**Problem**.
Once you find the line with "teeth can pus" in the data below, transcribe exactly each line from there to the line with "to doing good", inclusive, and nothing else. Drop the pictures.

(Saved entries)
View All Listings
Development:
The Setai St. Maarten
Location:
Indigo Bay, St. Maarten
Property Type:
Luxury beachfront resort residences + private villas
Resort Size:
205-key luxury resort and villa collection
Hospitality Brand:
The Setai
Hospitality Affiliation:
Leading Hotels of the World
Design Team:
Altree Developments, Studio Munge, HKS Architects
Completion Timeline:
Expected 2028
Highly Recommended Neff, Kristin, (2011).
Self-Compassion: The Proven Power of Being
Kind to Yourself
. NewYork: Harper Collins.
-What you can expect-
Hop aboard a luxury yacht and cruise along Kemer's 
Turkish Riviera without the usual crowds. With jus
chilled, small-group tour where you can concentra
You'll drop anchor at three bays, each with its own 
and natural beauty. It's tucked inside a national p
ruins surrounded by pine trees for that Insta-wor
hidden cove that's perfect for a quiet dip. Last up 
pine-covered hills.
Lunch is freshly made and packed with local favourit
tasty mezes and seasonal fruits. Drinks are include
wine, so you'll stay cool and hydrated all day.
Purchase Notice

* * *

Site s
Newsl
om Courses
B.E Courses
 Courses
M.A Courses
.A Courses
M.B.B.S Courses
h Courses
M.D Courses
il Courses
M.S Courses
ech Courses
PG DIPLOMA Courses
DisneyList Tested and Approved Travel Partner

--

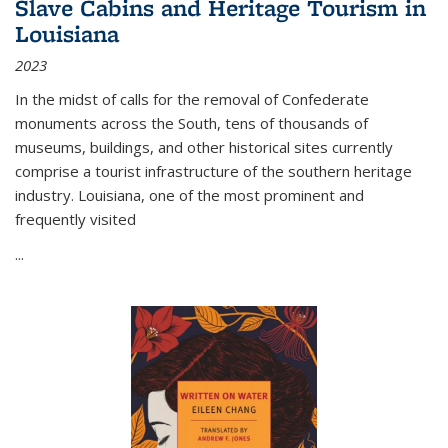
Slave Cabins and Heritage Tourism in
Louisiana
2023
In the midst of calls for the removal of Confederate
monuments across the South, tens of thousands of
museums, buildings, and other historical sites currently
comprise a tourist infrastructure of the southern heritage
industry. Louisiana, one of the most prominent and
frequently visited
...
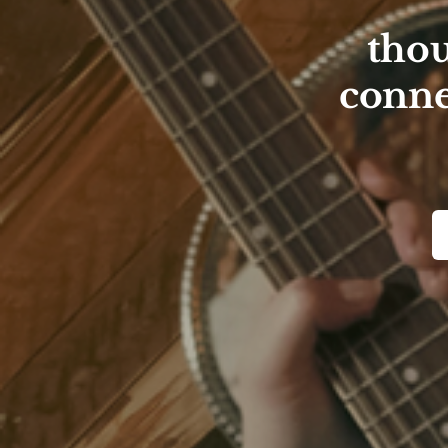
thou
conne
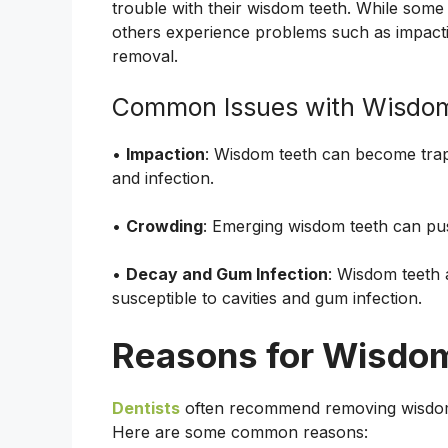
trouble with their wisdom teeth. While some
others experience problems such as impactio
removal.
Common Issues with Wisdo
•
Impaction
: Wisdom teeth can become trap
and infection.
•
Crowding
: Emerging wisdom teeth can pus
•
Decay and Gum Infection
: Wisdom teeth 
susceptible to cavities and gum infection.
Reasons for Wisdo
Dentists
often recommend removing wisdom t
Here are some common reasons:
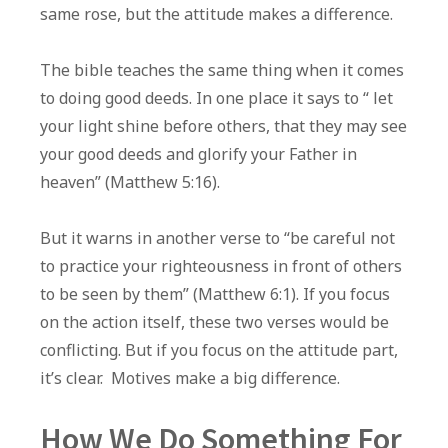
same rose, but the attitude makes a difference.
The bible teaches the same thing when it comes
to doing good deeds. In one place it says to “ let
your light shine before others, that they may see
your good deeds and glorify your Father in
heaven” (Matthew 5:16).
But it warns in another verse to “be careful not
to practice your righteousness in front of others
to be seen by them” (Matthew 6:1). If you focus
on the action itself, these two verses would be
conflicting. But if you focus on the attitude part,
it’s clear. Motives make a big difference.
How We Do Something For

**Exercise solution**.
: Emerging wisdom teeth can pus
•
Decay and Gum Infection
: Wisdom teeth 
susceptible to cavities and gum infection.
Reasons for Wisdo
Dentists
often recommend removing wisdom t
Here are some common reasons:
same rose, but the attitude makes a difference.
The bible teaches the same thing when it comes
to doing good deeds. In one place it says to “ let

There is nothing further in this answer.